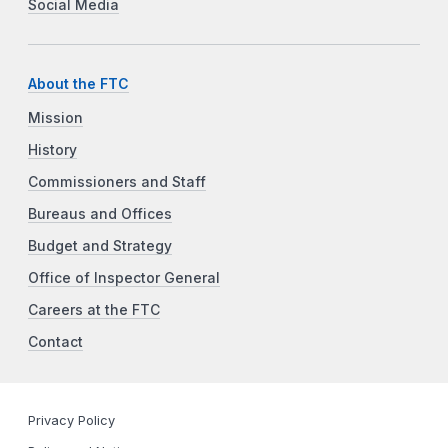
Social Media
About the FTC
Mission
History
Commissioners and Staff
Bureaus and Offices
Budget and Strategy
Office of Inspector General
Careers at the FTC
Contact
Privacy Policy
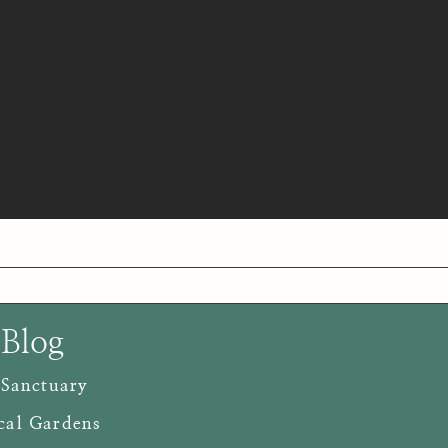
 Blog
 Sanctuary
cal Gardens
_ _ _ _
**WHAT IS REQUIRED:** Nothing but the records, repeated exactly and stripped of pictures, should appear in the answer.

**YOUR SOLUTION:**
Social Media
About the FTC
Mission
History
Commissioners and Staff
Bureaus and Offices
Budget and Strategy
Office of Inspector General
Careers at the FTC
Contact
Privacy Policy
 Blog
 Sanctuary
cal Gardens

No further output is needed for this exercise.